Task statement
Every record should be copied exactly, except that pictures are to be omitted.

Given data
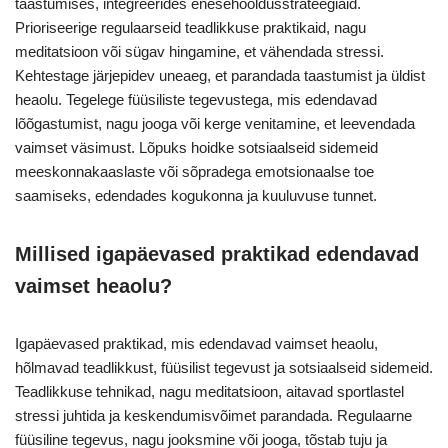
taastumises, integreerides enesehooldusstrateegiaid.
Prioriseerige regulaarseid teadlikkuse praktikaid, nagu
meditatsioon või sügav hingamine, et vähendada stressi.
Kehtestage järjepidev uneaeg, et parandada taastumist ja üldist
heaolu. Tegelege füüsiliste tegevustega, mis edendavad
lõõgastumist, nagu jooga või kerge venitamine, et leevendada
vaimset väsimust. Lõpuks hoidke sotsiaalseid sidemeid
meeskonnakaaslaste või sõpradega emotsionaalse toe
saamiseks, edendades kogukonna ja kuuluvuse tunnet.
Millised igapäevased praktikad edendavad
vaimset heaolu?
Igapäevased praktikad, mis edendavad vaimset heaolu,
hõlmavad teadlikkust, füüsilist tegevust ja sotsiaalseid sidemeid.
Teadlikkuse tehnikad, nagu meditatsioon, aitavad sportlastel
stressi juhtida ja keskendumisvõimet parandada. Regulaarne
füüsiline tegevus, nagu jooksmine või jooga, tõstab tuju ja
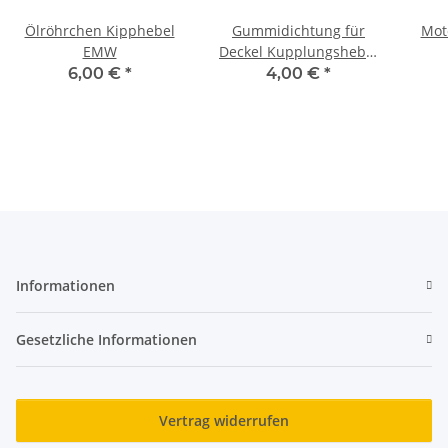
Ölröhrchen Kipphebel
Gummidichtung für
Mot
EMW
Deckel Kupplungshebel
EMW R35
Old
6,00 €
*
4,00 €
*
Informationen
Gesetzliche Informationen
Vertrag widerrufen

Response for this exercise
taastumises, integreerides enesehooldusstrateegiaid.
Prioriseerige regulaarseid teadlikkuse praktikaid, nagu
meditatsioon või sügav hingamine, et vähendada stressi.
Kehtestage järjepidev uneaeg, et parandada taastumist ja üldist
heaolu. Tegelege füüsiliste tegevustega, mis edendavad
lõõgastumist, nagu jooga või kerge venitamine, et leevendada
vaimset väsimust. Lõpuks hoidke sotsiaalseid sidemeid
meeskonnakaaslaste või sõpradega emotsionaalse toe
saamiseks, edendades kogukonna ja kuuluvuse tunnet.
Millised igapäevased praktikad edendavad
vaimset heaolu?
Igapäevased praktikad, mis edendavad vaimset heaolu,
hõlmavad teadlikkust, füüsilist tegevust ja sotsiaalseid sidemeid.
Teadlikkuse tehnikad, nagu meditatsioon, aitavad sportlastel
stressi juhtida ja keskendumisvõimet parandada. Regulaarne
füüsiline tegevus, nagu jooksmine või jooga, tõstab tuju ja
Ölröhrchen Kipphebel
Gummidichtung für
Mot
EMW
Deckel Kupplungshebel
EMW R35
Old
6,00 €
*
4,00 €
*
Informationen
Gesetzliche Informationen
Vertrag widerrufen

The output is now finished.